Shadow of Mordor is an action adventure video game set in the Lord of The Rings Universe. In Shadow of Mordor you play as a ranger of Gondor named Talion during the gap between The Hobbit and The Lord Of The Rings. While guarding the Black Gate, Sauron suddenly attacks Talion, killing him and his entire family. He wakes up resurrected from the dead by a mysterious wraith, with nothing on his mind other than revenge on Sauron.
But story isn’t the primary draw of Shadow of Mordor; it’s not what it won awards for, and it’s not what people think of when the hear about this game. The most interesting feature in this game is the nemesis system.
What is the nemesis system? Well, so long as the wraith is bound to Talion, he is essentially immortal.

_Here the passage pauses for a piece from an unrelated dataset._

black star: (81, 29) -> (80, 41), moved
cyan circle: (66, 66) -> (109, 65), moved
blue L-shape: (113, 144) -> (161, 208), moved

This means that unlike most games where dying will reset you to a point in time before you died, in Shadow of Mordor Talion is actually revived from the dead inside of the game’s canon. But this isn’t the nemesis system; in fact, this is only set up for the nemesis system. The idea behind the nemesis system is simple; if there’s a crazy guy running around Mordor who can not be killed, people will recognize him. Therefore, when you die to an orc, you will learn that orc’s name, and if he was not already a captain, the orc will be promoted. Then, when you encounter an orc that has previously killed you, the orc will have special dialogue options. Each orc has their own randomly generated personality and abilities. Some orcs will have witty dialogue, others will sing you poetry, and some will creepily breathe in your face and make you uncomfortable.
If that wasn’t interesting enough, later in the game, you unlock the ability to magically force orcs to join your side. This allows you to recruit orc captains with favorable abilities or personalities, which adds somewhat of a small strategy element to the game. The nemesis system is super interesting, and Shadow of Mordor is one of the best games I have ever played because of it.